**What is required:** Scan the data for "will" and copy each matching line.

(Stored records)
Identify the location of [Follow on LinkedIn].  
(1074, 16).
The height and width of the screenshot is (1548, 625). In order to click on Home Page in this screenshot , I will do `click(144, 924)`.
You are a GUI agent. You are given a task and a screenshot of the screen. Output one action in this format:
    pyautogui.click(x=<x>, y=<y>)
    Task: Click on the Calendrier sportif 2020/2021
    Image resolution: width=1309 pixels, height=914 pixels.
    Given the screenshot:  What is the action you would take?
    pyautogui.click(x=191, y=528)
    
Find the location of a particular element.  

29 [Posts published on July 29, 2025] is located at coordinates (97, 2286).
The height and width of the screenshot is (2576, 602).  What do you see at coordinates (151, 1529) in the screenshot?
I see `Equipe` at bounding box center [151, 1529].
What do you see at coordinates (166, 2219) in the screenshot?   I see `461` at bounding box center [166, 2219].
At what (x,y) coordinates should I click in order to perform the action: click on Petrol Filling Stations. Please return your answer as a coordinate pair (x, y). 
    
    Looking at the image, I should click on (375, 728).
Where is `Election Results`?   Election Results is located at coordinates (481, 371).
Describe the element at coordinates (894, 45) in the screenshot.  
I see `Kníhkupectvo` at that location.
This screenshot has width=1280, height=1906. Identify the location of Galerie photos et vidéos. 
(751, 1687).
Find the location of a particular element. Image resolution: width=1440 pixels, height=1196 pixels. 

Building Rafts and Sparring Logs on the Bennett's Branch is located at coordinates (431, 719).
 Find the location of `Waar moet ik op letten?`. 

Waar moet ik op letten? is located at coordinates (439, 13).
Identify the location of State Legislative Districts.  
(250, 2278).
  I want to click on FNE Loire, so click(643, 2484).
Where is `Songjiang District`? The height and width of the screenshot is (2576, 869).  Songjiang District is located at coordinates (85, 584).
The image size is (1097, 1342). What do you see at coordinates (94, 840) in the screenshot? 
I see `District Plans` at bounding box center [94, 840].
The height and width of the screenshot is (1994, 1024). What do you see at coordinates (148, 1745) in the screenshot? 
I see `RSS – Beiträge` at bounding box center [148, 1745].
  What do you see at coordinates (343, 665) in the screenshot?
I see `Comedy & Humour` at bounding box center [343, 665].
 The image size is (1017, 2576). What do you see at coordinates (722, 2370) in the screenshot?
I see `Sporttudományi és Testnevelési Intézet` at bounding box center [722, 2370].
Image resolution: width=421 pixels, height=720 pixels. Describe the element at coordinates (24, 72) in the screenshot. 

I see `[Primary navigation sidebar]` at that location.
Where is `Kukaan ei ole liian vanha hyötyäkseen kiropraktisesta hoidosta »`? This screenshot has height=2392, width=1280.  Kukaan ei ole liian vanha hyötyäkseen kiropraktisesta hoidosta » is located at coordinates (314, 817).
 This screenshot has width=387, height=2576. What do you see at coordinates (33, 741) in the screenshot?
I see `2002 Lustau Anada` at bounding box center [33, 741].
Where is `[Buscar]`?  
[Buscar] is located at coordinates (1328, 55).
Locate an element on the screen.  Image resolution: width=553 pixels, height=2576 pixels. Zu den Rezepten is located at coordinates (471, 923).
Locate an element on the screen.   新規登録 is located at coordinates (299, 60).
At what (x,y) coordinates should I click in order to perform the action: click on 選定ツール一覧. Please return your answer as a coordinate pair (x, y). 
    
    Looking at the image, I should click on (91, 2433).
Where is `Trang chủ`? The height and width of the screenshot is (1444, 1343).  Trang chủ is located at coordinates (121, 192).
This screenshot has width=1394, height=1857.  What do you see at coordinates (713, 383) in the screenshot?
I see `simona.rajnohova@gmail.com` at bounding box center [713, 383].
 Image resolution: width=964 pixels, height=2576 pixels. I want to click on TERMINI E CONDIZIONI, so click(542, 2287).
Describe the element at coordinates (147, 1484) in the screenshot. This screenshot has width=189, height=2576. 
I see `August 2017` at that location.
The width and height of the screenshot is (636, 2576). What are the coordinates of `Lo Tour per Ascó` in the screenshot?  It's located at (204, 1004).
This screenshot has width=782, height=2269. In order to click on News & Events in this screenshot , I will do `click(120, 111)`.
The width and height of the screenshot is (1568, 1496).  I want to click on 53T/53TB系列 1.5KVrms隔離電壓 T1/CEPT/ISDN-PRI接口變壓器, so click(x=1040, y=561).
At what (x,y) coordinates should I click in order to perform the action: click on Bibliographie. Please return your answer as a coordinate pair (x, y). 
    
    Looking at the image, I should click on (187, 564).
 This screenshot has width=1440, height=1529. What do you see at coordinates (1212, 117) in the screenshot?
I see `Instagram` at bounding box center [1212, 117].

**Response to this task:**
The height and width of the screenshot is (1548, 625). In order to click on Home Page in this screenshot , I will do `click(144, 924)`.
This screenshot has width=782, height=2269. In order to click on News & Events in this screenshot , I will do `click(120, 111)`.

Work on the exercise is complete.